No, the $15 million contract doesn't complete Rogers; he needs a hug and love. Just not from strippers, cause in Motown, the big man mauled them a bit.

Consider what another Belichickian left in Miami. Nick Saban giggling over drafting 180 pounds of Ted Ginn? Saban gutted the Fish for Belichick then fled to Sweet Home Alabama.

Is South Bend burning? Not yet, but give Charlie another year or two and Belichick's evil work there will be done. South Bend football will look like sacked Rome after the Visigoths left following a bad barbarian bender.

Don't forget Buffalo and Dallas, where Belichick sent his special Drew Bledsoe fire ship. Buffalo's been pretty quiet since then, eh? Next stop Toronto.

And Dallas? Just another Texas carnival sideshow.

Belichick doesn't have to fire-ship DC. DC is doomed under Daniel Snyder.

Sure, Albert Haynesworth proved in America that the climb to the top still starts by pressing your sharpened cleats into someone's prone face, but $115 million for a man who never played a full year?

Add another $100 million or so for a DB that washed out of Oakland and Atlanta because he loved 15-yard cushions even on 3rd-and-5 and an average guard the Redskins cut two years ago, and it's the same old sad Danny Snyder show.

Less, of course, a few groundskeepers, staff, and secretaries who were slashed to save money in the Hindenburg economy.

What about Da Bears? A backup Carolina Panther tackle and a snippy Lovie Smith saying the best free agent signing of the year will be Rod Marinelli?

Hey Lovie, let me know how many tackles, turnovers, and sacks old Rod racks up at the end of the year? OK...Lovie, let me know how that works out for you when you're coaching the Colts' linebackers next year.

Everyone in Minnesota must be cheering now that the Sage Texas Turnover Machine and Traveling Show rolls into the dome. The excitement will never end; how about a few billion for a new dome home? Hey, you got Sage now. What more do you want?

The Philadelphia Eagles hit an odd jackpot. They need to rebuild, and it's always impossible to part amicably with old stars ready to set. So Brian Dawkins did them a favor by going Rocky Mountain High. Now if they could just deal Donovan?

Donovan in Detroit? That has a ring to it. Sounds Elmore Leonardish almost.

And the Baltimore Ravens had to be secretly hoping that Ray Lewis would ramble out of town and save them his daily drama and a ton of change. Last year, he demanded the coach be canned, this year he demands a massive contract, and now, after no one bit on his services, he has to realize it's the decline of the Ray Empire.

When the Circus Master in Dallas, who jumped on Keith Brookings instead, passes and Mad Al of Oakland, the one with the $100 million secondary and $100 offensive line, says nay, it's time for the Raven to start singing his swan song.

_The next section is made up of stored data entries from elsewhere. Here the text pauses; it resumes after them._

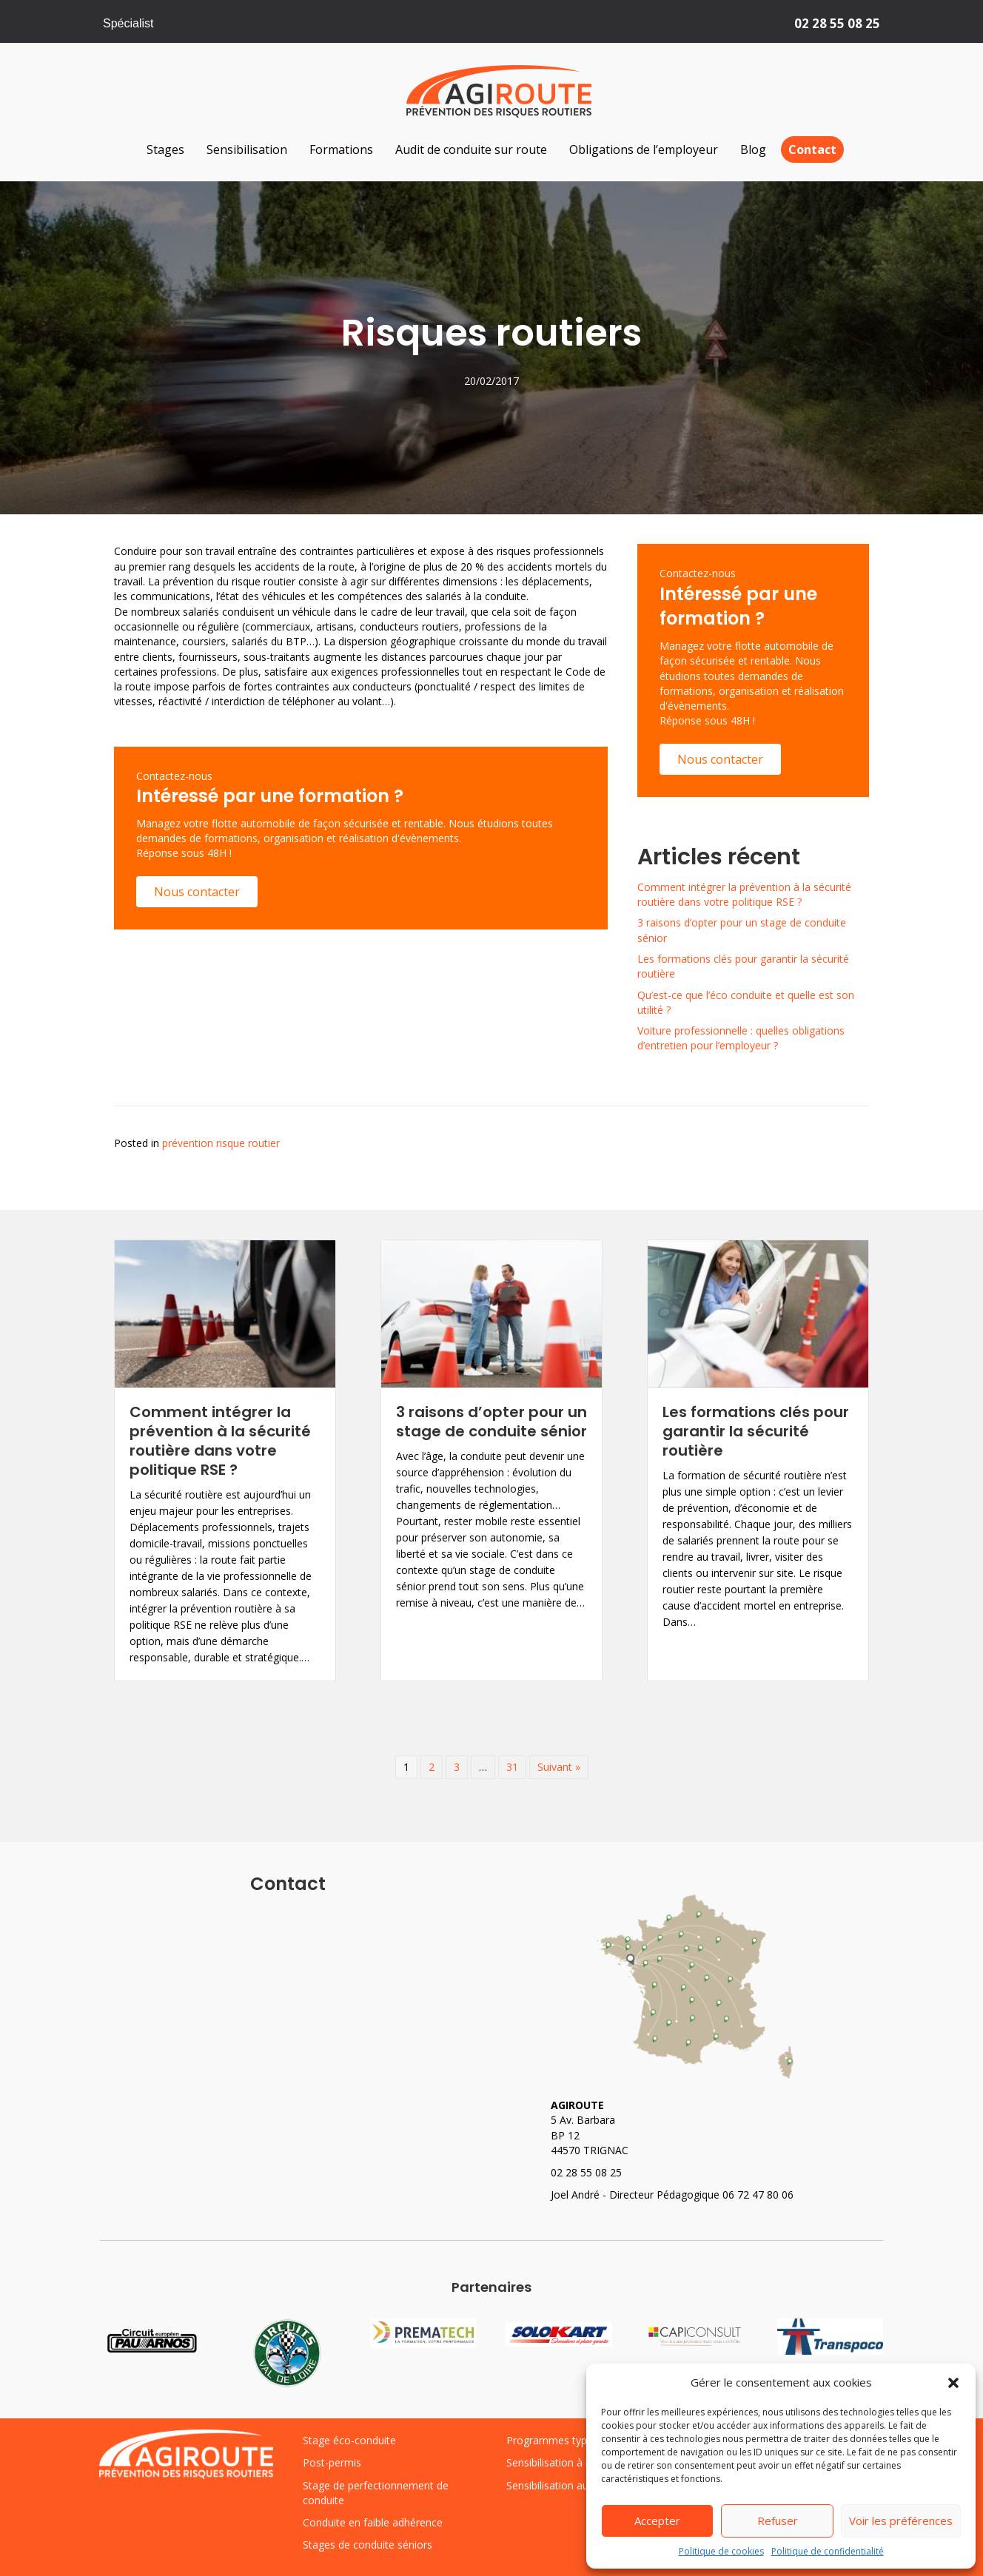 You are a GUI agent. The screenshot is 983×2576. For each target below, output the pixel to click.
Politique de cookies (721, 2551)
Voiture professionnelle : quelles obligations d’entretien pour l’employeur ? (741, 1037)
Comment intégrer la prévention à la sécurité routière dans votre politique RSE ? (744, 894)
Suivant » (558, 1767)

Especially when the old Coach in Gotham, Rex Ryan, grabs the other Raven linebacker. Rex Ryan exhaled with salary cap relief when one aging diva went back to Mississippi. He didn't want to take the Ray show to Broadway for a farewell tour.

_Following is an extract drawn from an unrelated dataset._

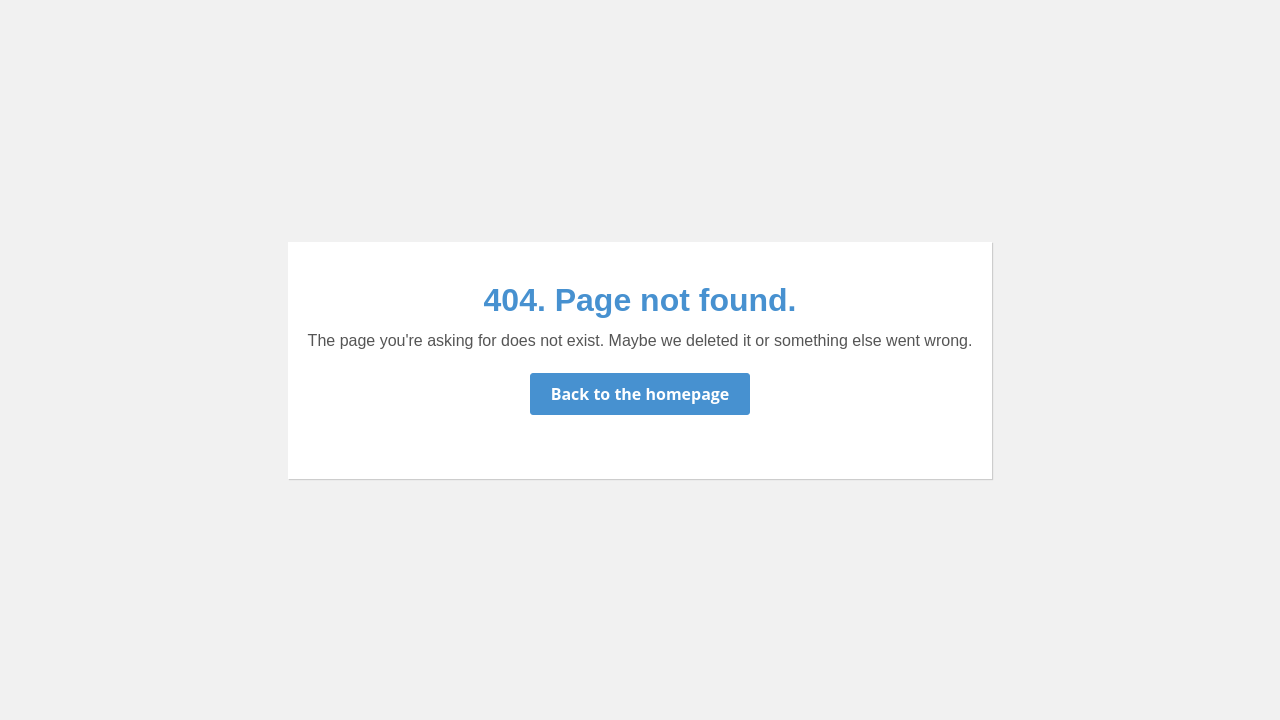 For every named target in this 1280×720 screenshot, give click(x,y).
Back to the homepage (640, 394)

As not to be entirely negative, the New York Giants quietly improved their defense with solid, veteran players, and the New England Patriots added a quality role player in RB Fred Taylor. They also freed up salary cap space by trading Matt Cassel, and Bill B sent more minions out.

And the Chiefs got their QB and a defensive leader in Mike Vrabel. But were they sent by Belichick to wreak havoc in the heartland?

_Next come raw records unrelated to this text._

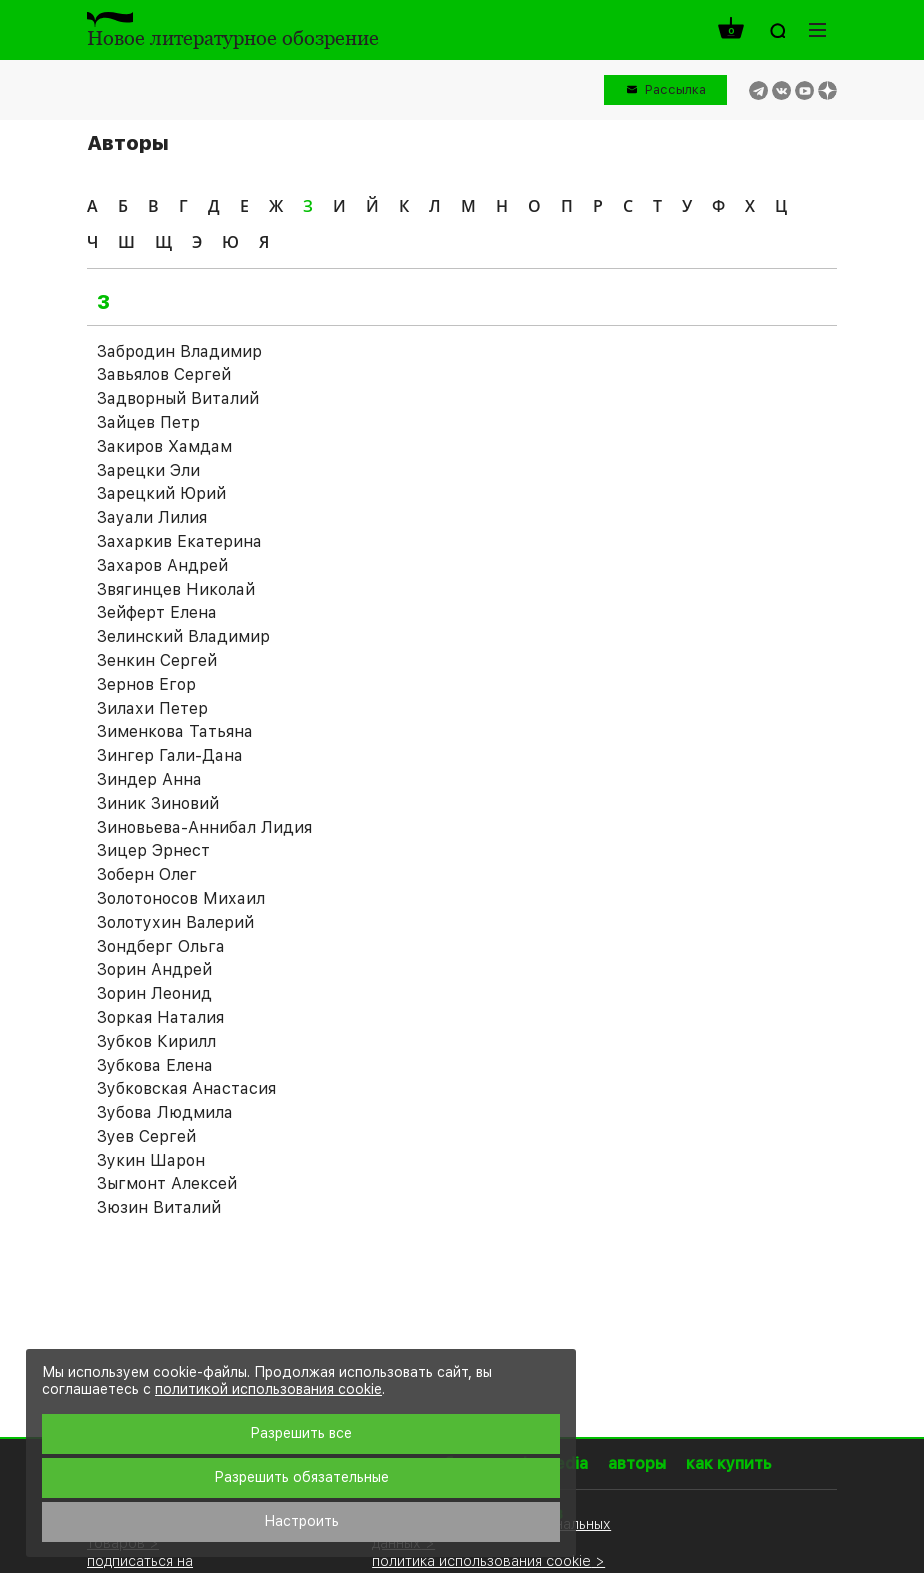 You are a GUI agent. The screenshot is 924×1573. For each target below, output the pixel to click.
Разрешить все (301, 1433)
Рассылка (675, 89)
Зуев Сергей (146, 1136)
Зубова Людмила (165, 1112)
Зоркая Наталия (160, 1017)
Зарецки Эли (148, 470)
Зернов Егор (146, 684)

Is Cassel a Trojan horse in Kansas City?

And Tom Brady signed Giselle, the best tight end on the market. The Dark Side has its rewards.

The free agent action isn't over. Somewhere, Mike Vick patiently sits pulling wings from flies, tying cats tails together, and tipping turtles on their backs waiting for the phone to ring ring ring.

And if you're an NFL owner and a Belichick assistant comes knocking, be afraid, be very afraid...they answer to only one master. Their dark lord, bent on dominating the league any way possible.

Anyone in Pittsburgh need a Patriot?